Mais dès le début, les oppositions s’imposent et rognent l’ambition collective. La CFTC, le patronat, les mutuelles, le parti libéral MRP, obtiennent contre une solidarisation de tous les dispositifs et en raisons d’intérêts économiques et culturels, l’autonomie des CAF et de certaines mutuelles, le maintien des régimes spéciaux, le plafonnement de la cotisation des cadres. C’est ainsi que devant l’Etat politique s’imposent des Etats professionnels, une solidarité professionnelle plutôt que nationale qui se caractérisent par la complexité et l’opacité de dispositifs et de bricolages qui créent, dès cette époque, des limites à la justice redistributive voire même, de nouvelles inégalités.

Vers une logique gestionnaire
A la défaveur du projet de Pierre Laroque d’instaurer une gestion de la Sécurité sociale par les citoyens, se construit une illusion de démocratie sociale. C’est en effet les partenaires sociaux, représentant le patronat et les salariés par les syndicats, qui en ont la charge. Mais avec une répartition du pouvoir à 50/50 entre les deux et la diversité – rivalité et divisions – des courants syndicaux, c’est bien le patronat qui possède un pouvoir objectivement supérieur.
Initiée dès 1947 dans un contexte de guerre froide s’instituant et amplifiée à partir des années 60’, 70’, avec le renouveau du néolibéralisme et l’internationalisation de l’économie, s’installe la critique de l’Etat social. Et à cette lecture économiciste, qui subordonne la question sociale à la l’impératif économique, s’adjoint la critique libertaire de la tutelle étouffante de l’Etat sur la société, participant toutes deux à un processus global de désarticulation du social, du politique et de l’économique et inscrivant l’institution de protection sociale dans une logique strictement gestionnaire.
Paradoxalement, c’est aussi le refus de penser la politique de protection sociale – pourtant adossée sur les cotisations salariales – avec une politique de revenus, donc de production, donc économique qui aurait permis dans ce cadre de penser l’articulation entre les exigences sociales et les moyens économiques pour y répondre.
Progressivement donc et plus particulièrement avec Pompidou par exemple qui négocia en 1967 directement avec le CNPF pour légiférer par ordonnance – à l’encontre donc de la démocratie sociale, s’imposent la distinction des risques plutôt que leur unicité (notamment avec la création de l’ASSEDIC et la sortie du risque chômage du champ de la sécurité sociale) ; le paritarisme déficient contre le cadre législatif ; la séparation des publics par l’assistance d’Etat envers les plus démunis et le renforcement des mutuelles – complémentaires – pour les salariés aisés. Dès lors, l’orientation gestionnaire se traduit par des stratégies d’économies et de réductions des dépenses qui vont se succéder comme avec le plan Durafour de 1975.

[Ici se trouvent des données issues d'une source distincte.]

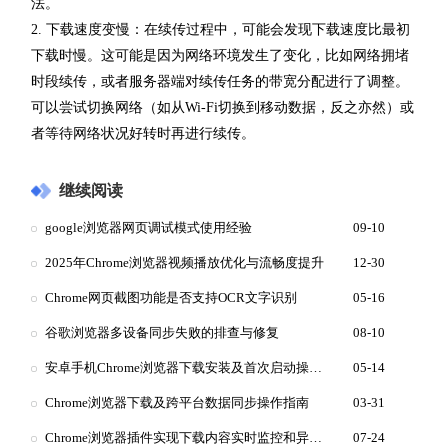
法。
2. 下载速度变慢：在续传过程中，可能会发现下载速度比最初
下载时慢。这可能是因为网络环境发生了变化，比如网络拥堵
时段续传，或者服务器端对续传任务的带宽分配进行了调整。
可以尝试切换网络（如从Wi-Fi切换到移动数据，反之亦然）或
者等待网络状况好转时再进行续传。
继续阅读
google浏览器网页调试模式使用经验
09-10
2025年Chrome浏览器视频播放优化与流畅度提升
12-30
Chrome网页截图功能是否支持OCR文字识别
05-16
谷歌浏览器多设备同步失败的排查与修复
08-10
安卓手机Chrome浏览器下载安装及首次启动操作教程
05-14
Chrome浏览器下载及跨平台数据同步操作指南
03-31
Chrome浏览器插件实现下载内容实时监控和异常报警
07-24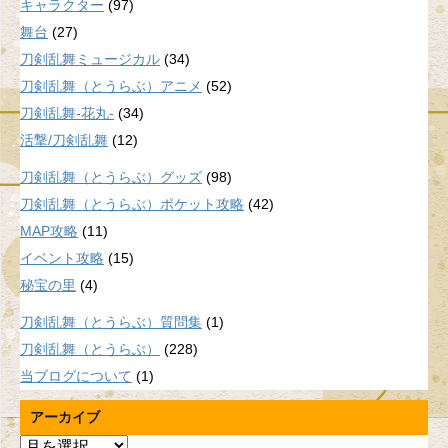
キャラクター
(97)
舞台
(27)
刀剣乱舞ミュージカル
(34)
刀剣乱舞（とうらぶ）アニメ
(52)
刀剣乱舞-花丸-
(34)
活撃/刀剣乱舞
(12)
刀剣乱舞（とうらぶ）グッズ
(98)
刀剣乱舞（とうらぶ）ポケット攻略
(42)
MAP攻略
(11)
イベント攻略
(15)
秘宝の里
(4)
刀剣乱舞（とうらぶ）質問集
(1)
刀剣乱舞（とうらぶ）
(228)
当ブログについて
(1)
アーカイブ
ア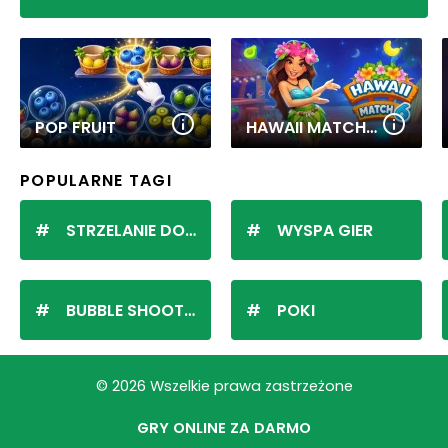
POP FRUIT
HAWAII MATCH 6
POPULARNE TAGI
STRZELANIE DO KULEK
WYSPA GIER
BUBBLE SHOOTER
POKI
© 2026 Wszelkie prawa zastrzeżone
GRY ONLINE ZA DARMO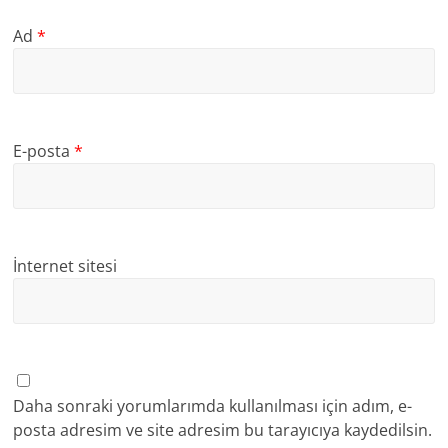
Ad
*
E-posta
*
İnternet sitesi
Daha sonraki yorumlarımda kullanılması için adım, e-
posta adresim ve site adresim bu tarayıcıya kaydedilsin.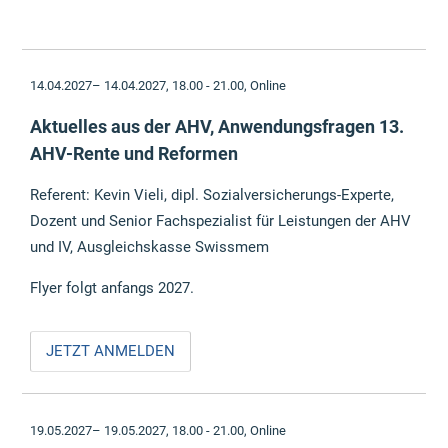
14.04.2027– 14.04.2027, 18.00 - 21.00,
Online
Aktuelles aus der AHV, Anwendungsfragen 13.
AHV-Rente und Reformen
Referent: Kevin Vieli, dipl. Sozialversicherungs-Experte,
Dozent und Senior Fachspezialist für Leistungen der AHV
und IV, Ausgleichskasse Swissmem
Flyer folgt anfangs 2027.
JETZT ANMELDEN
19.05.2027– 19.05.2027, 18.00 - 21.00,
Online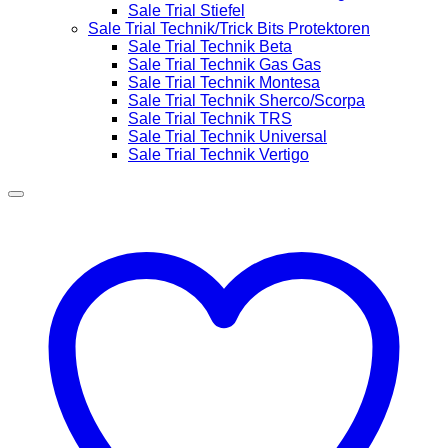
Sale Trial Stiefel
Sale Trial Technik/Trick Bits Protektoren
Sale Trial Technik Beta
Sale Trial Technik Gas Gas
Sale Trial Technik Montesa
Sale Trial Technik Sherco/Scorpa
Sale Trial Technik TRS
Sale Trial Technik Universal
Sale Trial Technik Vertigo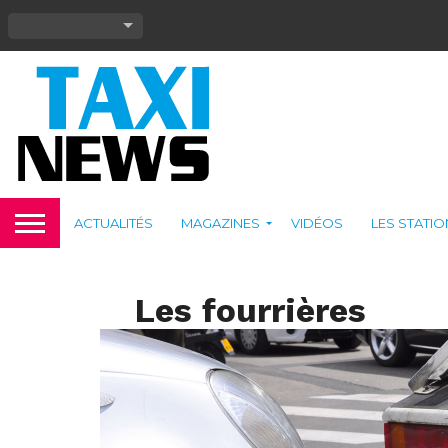
ACTUALITÉS
MAGAZINES
VIDÉOS
LES STATI
Les fourrières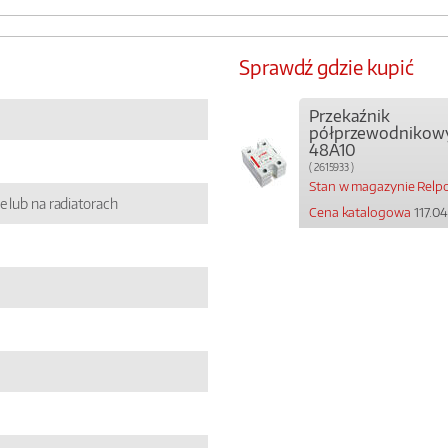
Sprawdź gdzie kupić
Przekaźnik
półprzewodnikow
48A10
( 2615933 )
Stan w magazynie Relpo
e lub na radiatorach
Cena katalogowa
117.04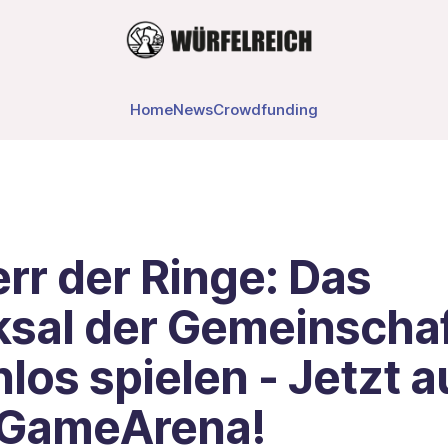
Home
News
Crowdfunding
rr der Ringe: Das
ksal der Gemeinscha
los spielen - Jetzt a
GameArena!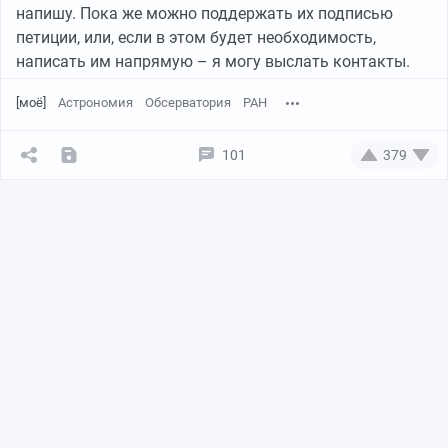
напишу. Пока же можно поддержать их подписью
петиции, или, если в этом будет необходимость,
написать им напрямую – я могу выслать контакты.
[моё]
Астрономия
Обсерватория
РАН
101
379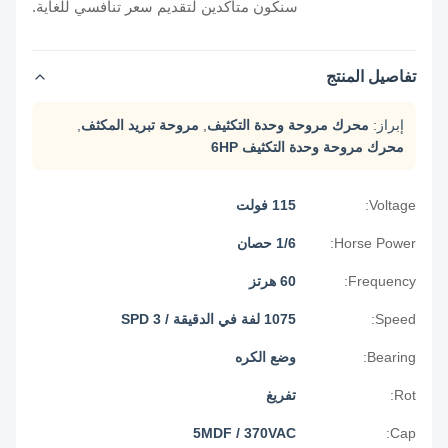
سنكون متأكدين لتقديم سعر تنافسي للغاية.
تفاصيل المنتج
إبراز:
محرك مروحة وحدة التكثيف
,
مروحة تبريد المكثف
,
محرك مروحة وحدة التكثيف 6HP
Voltage:
115 فولت
Horse Power:
1/6 حصان
Frequency:
60 هرتز
Speed:
1075 لفة في الدقيقة / 3 SPD
Bearing:
وضع الكره
Rot:
تفريغ
5MDF / 370VAC
Cap:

Dérives de la protection et pauvreté
Plus avant, si le projet originel de la Sécurité sociale s’est construit de manière plus extensive que l’assurance et que l’assistance en souhaitant confondre les deux, il a souffert du maintien des clivages institutionnels, de l’opposition historique des cadres, du patronat, des professions indépendantes qui ont souhaité éviter le principe du droit social et de la redistribution interprofessionnelle. Dès lors, c’est un nouveau paradigme qui revient et s’impose : celui d’une dualisation plus forte entre les logiques assurantielle et assistantielle, au bénéfice de la première.

Avec les années 90’, alors que le concept de «risque social» – c’est-à-dire un risque que l’individu seul ne peut empêcher et prévenir, réapparait dans le champ académique, il se traduit dans l’espace politique par la promotion d’une société assurantielle qui enjoint l’Etat à repenser, à limiter sa place et son intervention afin de responsabiliser l’individu. C’est ainsi qu’en abandonnant progressivement la lutte contre les inégalités, réapparaissent les dispositifs dits d’équité par un ciblage et une réduction supposément incitatrice des aides sociales envers les personnes les plus vulnérables.

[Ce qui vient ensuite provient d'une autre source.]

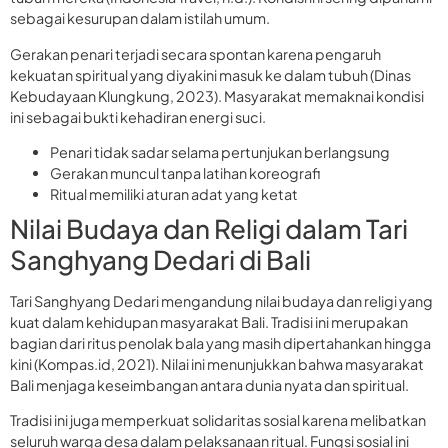
sebagai kesurupan dalam istilah umum.
Gerakan penari terjadi secara spontan karena pengaruh
kekuatan spiritual yang diyakini masuk ke dalam tubuh (Dinas
Kebudayaan Klungkung, 2023). Masyarakat memaknai kondisi
ini sebagai bukti kehadiran energi suci.
Penari tidak sadar selama pertunjukan berlangsung
Gerakan muncul tanpa latihan koreografi
Ritual memiliki aturan adat yang ketat
Nilai Budaya dan Religi dalam Tari
Sanghyang Dedari di Bali
Tari Sanghyang Dedari mengandung nilai budaya dan religi yang
kuat dalam kehidupan masyarakat Bali. Tradisi ini merupakan
bagian dari ritus penolak bala yang masih dipertahankan hingga
kini (Kompas.id, 2021). Nilai ini menunjukkan bahwa masyarakat
Bali menjaga keseimbangan antara dunia nyata dan spiritual.
Tradisi ini juga memperkuat solidaritas sosial karena melibatkan
seluruh warga desa dalam pelaksanaan ritual. Fungsi sosial ini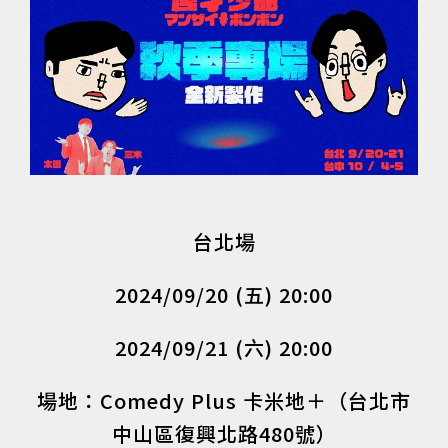
台北場
2024/09/20 (五) 20:00
2024/09/21 (六) 20:00
場地：Comedy Plus 卡米地＋（台北市
中山區復興北路480號）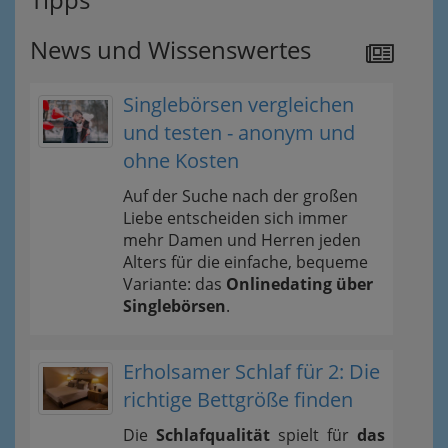
News und Wissenswertes
Singlebörsen vergleichen
und testen - anonym und
ohne Kosten
Auf der Suche nach der großen
Liebe entscheiden sich immer
mehr Damen und Herren jeden
Alters für die einfache, bequeme
Variante: das
Onlinedating über
Singlebörsen
.
Erholsamer Schlaf für 2: Die
richtige Bettgröße finden
Die
Schlafqualität
spielt für
das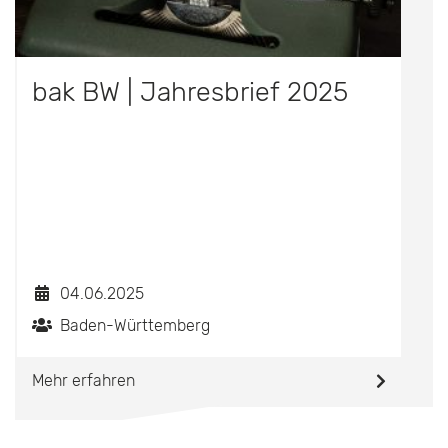
bak BW | Jahresbrief 2025
04.06.2025
Baden-Württemberg
Mehr erfahren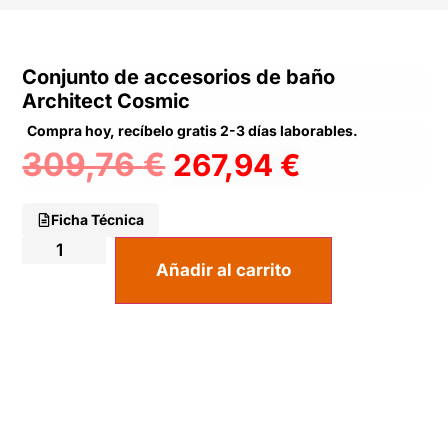
Conjunto de accesorios de baño
Architect Cosmic
Compra hoy, recíbelo gratis 2-3 días laborables.
309,76
€
267,94
€
Ficha Técnica
Añadir al carrito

Malgré l’inefficacité historiquement constatée de cette orientation, cette politique de cohésion sociale minimale plutôt qu’une dynamique globale de solidarité entraine la création de nouvelles inégalités exacerbées pour des personnes stigmatisées, entrant dans des processus d’exclusion durable et nécessitant paradoxalement une intervention accrue de l’Etat à travers une multiplication toujours plus confuse des dispositifs spécifiques qu’ils soient nationaux, ou départementalisés et dont les analyses et les évaluations, au vue de la croissance de la pauvreté et des inégalités sociales en même temps que celle des dépenses affectées, témoignent d’un échec profond.

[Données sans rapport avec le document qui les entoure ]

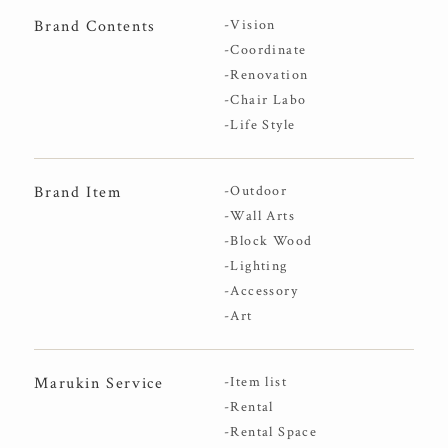
Brand Contents
-Vision
-Coordinate
-Renovation
-Chair Labo
-Life Style
Brand Item
-Outdoor
-Wall Arts
-Block Wood
-Lighting
-Accessory
-Art
Marukin Service
-Item list
-Rental
-Rental Space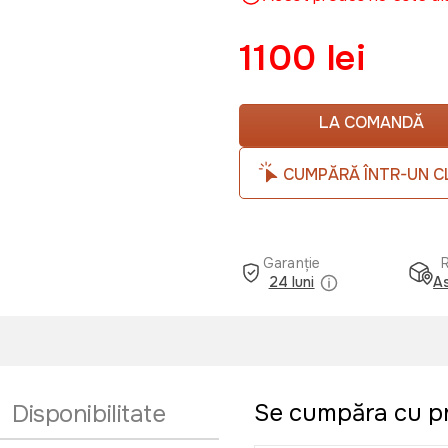
1100 lei
LA COMANDĂ
CUMPĂRĂ ÎNTR-UN C
Garanție
24 luni
As
Se cumpăra cu p
Disponibilitate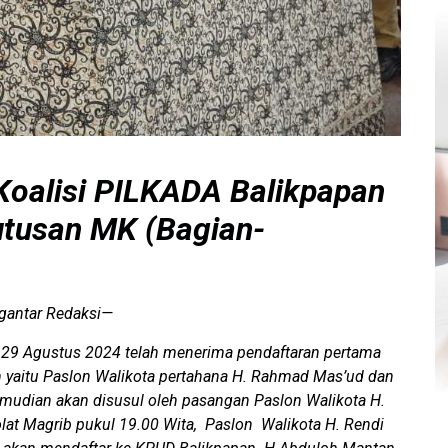
Koalisi PILKADA Balikpapan
tusan MK (Bagian-
antar Redaksi—
 29 Agustus 2024 telah menerima pendaftaran pertama
 yaitu Paslon Walikota pertahana H. Rahmad Mas’ud dan
mudian akan disusul oleh pasangan Paslon Walikota H.
lat Magrib pukul 19.00 Wita, Paslon Walikota H. Rendi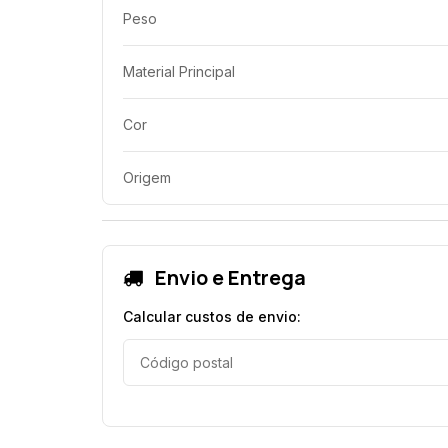
Peso
Material Principal
Cor
Origem
Envio e Entrega
Calcular custos de envio: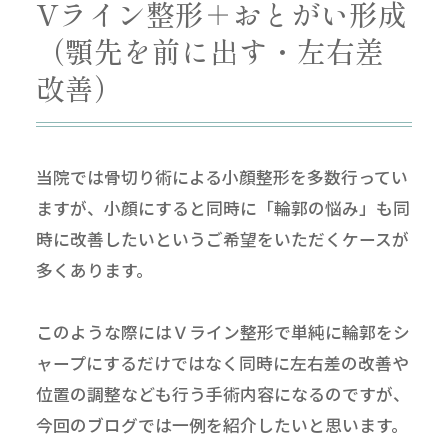
Vライン整形＋おとがい形成
（顎先を前に出す・左右差
改善）
当院では骨切り術による小顔整形を多数行ってい
ますが、小顔にすると同時に「輪郭の悩み」も同
時に改善したいというご希望をいただくケースが
多くあります。
このような際にはＶライン整形で単純に輪郭をシ
ャープにするだけではなく同時に左右差の改善や
位置の調整なども行う手術内容になるのですが、
今回のブログでは一例を紹介したいと思います。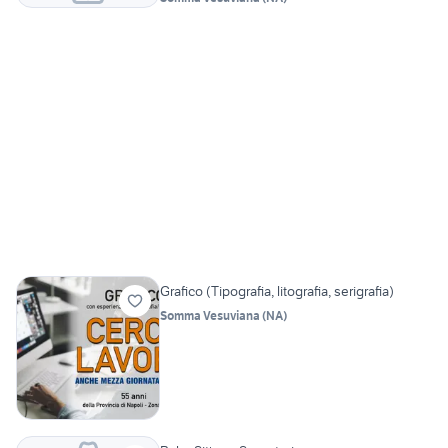
Grafico (Tipografia, litografia, serigrafia)
Somma Vesuviana
(
NA
)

Pendant cette même période, pour palier aux besoins en augmentation et tenter de maintenir un équilibre budgétaire précaire, on assiste à une série de restrictions de la protection. Ainsi et entre autres éléments, concernant le calcul de la retraite, la réforme Balladur augmente le nombre d’anuités nécessaires et accroit le nombre d’années servant de référence au calcul de la pension, permettant mécaniquement d’en diminuer le montant, le taux de remplacement. En matière de santé, l’encadrement des budgets hospitaliers, l’introduction du ticket modérateur, la réduction des droits accentue une dynamique de sauvetage sur la qualité et l’effectivité de l’accès aux soins. Ou bien encore en matière de chômage où le nombre de demandeurs d’emplois indemnisés baisse progressivement.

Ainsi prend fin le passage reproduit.